# Very mild smoke damage - Primer



## Criard (Nov 23, 2013)

Painting a bathroom ceiling where a candle burns occasionally, there is a mild smoke/carbon buildup in the corner. Tried washing it but it just smears mostly. What primer options do I have? Final coat will be a very light beige/white

I know that BIN shellac primer is the go-to for smoke damage, but the fumes rule it out as an option for this job. Second would be oil primer, but again I feel like it's going to be too fumey for an inside winter job. 

I was looking at BM's "low voc" Stain Blocker Primer as I can get that fairly cheap, does anyone have any experience with this primer?

Aside from that, would any water-based stain blocking primers work? Kilz2, KilzPremium, Zinnser Bullseye, Royal Stainblocker?
As far as these go, Royal Stainblocker is the only water-based one that claims on the label as being able to cover mild smoke damage. 

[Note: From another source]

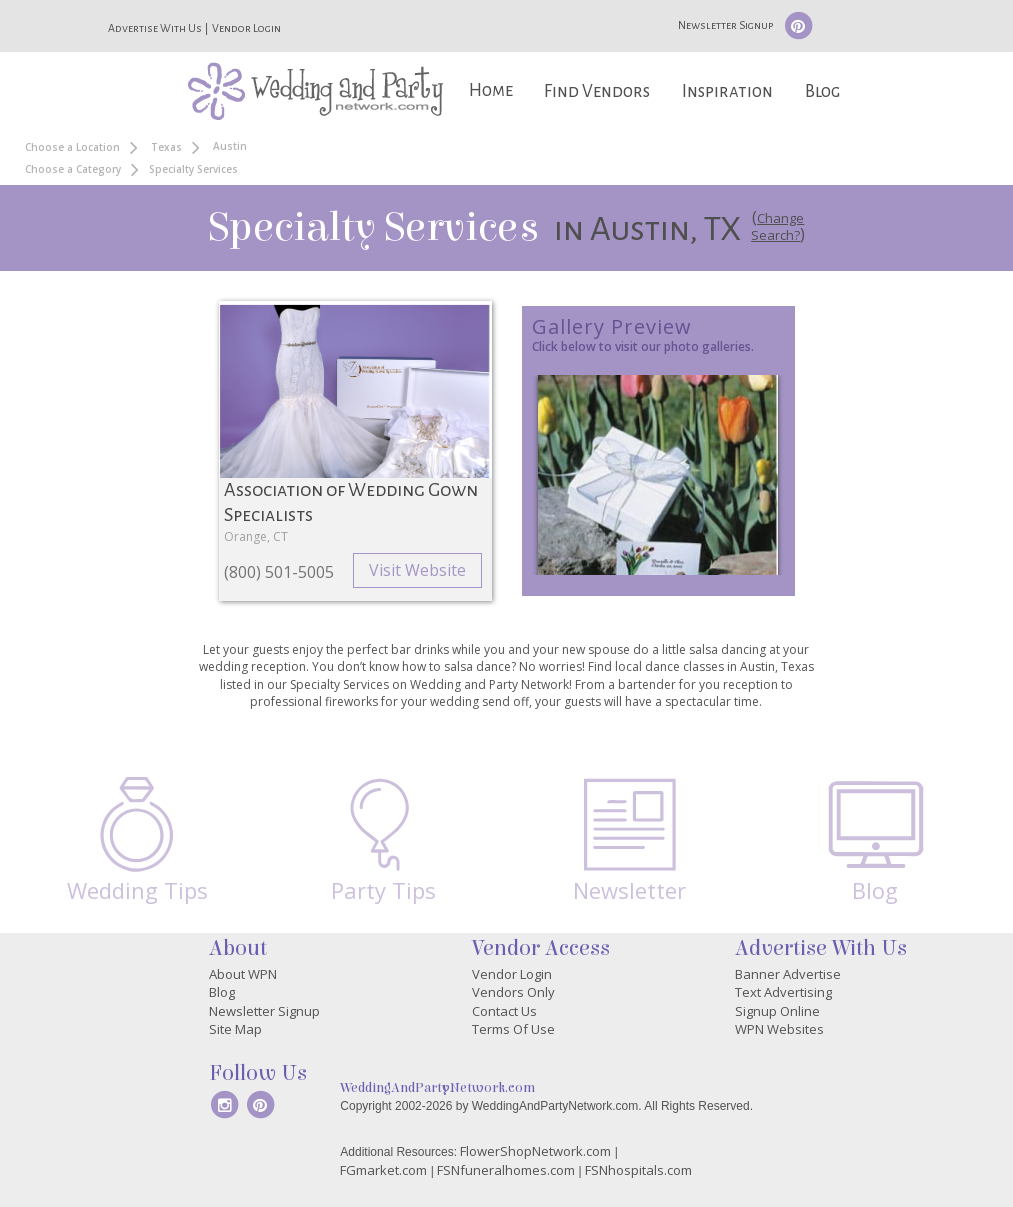 The width and height of the screenshot is (1013, 1207). What do you see at coordinates (727, 91) in the screenshot?
I see `Inspiration` at bounding box center [727, 91].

So I guess I'm basically on the fence between the Royal Sealing Stainblocker or BM's stain blocker, unless someone suggests something else?


----------



## Paradigmzz (May 5, 2010)

A rattle can of oil isn't going to kill you. Suck it up buttercup!


----------



## Paradigmzz (May 5, 2010)

Not trying to be a jerk. Your way over thinking it. Spot prime and paint it.


----------



## Criard (Nov 23, 2013)

Thanks! Just wanted to make sure I had it done right the first time.

"Paint + Primer" probably wouldn't be sufficient on its own, would it?


----------



## Wolfgang (Nov 16, 2008)

If it's from a candle, you might be able to just wash it off depending on the surface.


----------



## Damon T (Nov 22, 2008)

I just primed out a bathroom that had some major stuff from a candle. In hindsight I wish I woulda used BIN but I didn't remember it being so bad until I got there. I cleaned it really well with Krud Kutter, then primed with tinted Smart Prime. I asked the owner over the weekend to check and he said no smoke smell. 
Bin Advanced the new WB version would be better than smart prime for odor.


----------



## David's Painting (Nov 7, 2012)

I'm actually going to be in the same situation at the end of the week. I'm giving Kilz Max a try as an alternative to oil.


----------



## TJ Paint (Jun 18, 2009)

You could check the do-it-yourself forum. They might have some insight for you. Good luck and, keep in touch.


----------



## KD PAINTING (Nov 8, 2012)

Zinsser Oil based stain blocker primer would work best in this case..


----------



## Criard (Nov 23, 2013)

I ended up using regular Kilz2 as it's a lot cheaper than KilzMAX

Took two coats to mostly block out the staining and then just relied on the high titanium content of the Valspar Aspire 'pure white' base topcoat to finish blocking it out. "Biscuit Crumbs" complimented the existing wallpaper color nicely.

Looks like it worked. The staining hasn't seeped through at all, and there wasn't any odor to begin with so that wasn't an issue.


----------



## straight_lines (Oct 17, 2007)

I keep a soot sponge around for occasions like this.


----------



## KD PAINTING (Nov 8, 2012)

*mild smoke damage - Primer*

Use zinsser oil based cover stain primer..It does have strong odor but it gets the job done. Good Luck!


----------



## RH (Sep 7, 2010)

For real? No one has said Gripper yet? WB and does the job. It's a Glidden product and I've done more than mild smoke damage with zero prep and had no bleed through in apartments.


----------



## RH (Sep 7, 2010)

Criard said:


> I ended up using regular Kilz2 as it's a lot cheaper than KilzMAX
> 
> Took two coats to mostly block out the staining and then just relied on the high titanium content of the Valspar Aspire 'pure white' base topcoat to finish blocking it out. "Biscuit Crumbs" complimented the existing wallpaper color nicely.
> 
> Looks like it worked. The staining hasn't seeped through at all, and there wasn't any odor to begin with so that wasn't an issue.


I'd rather use a slightly more expensive yet better performing primer and do one coat.


----------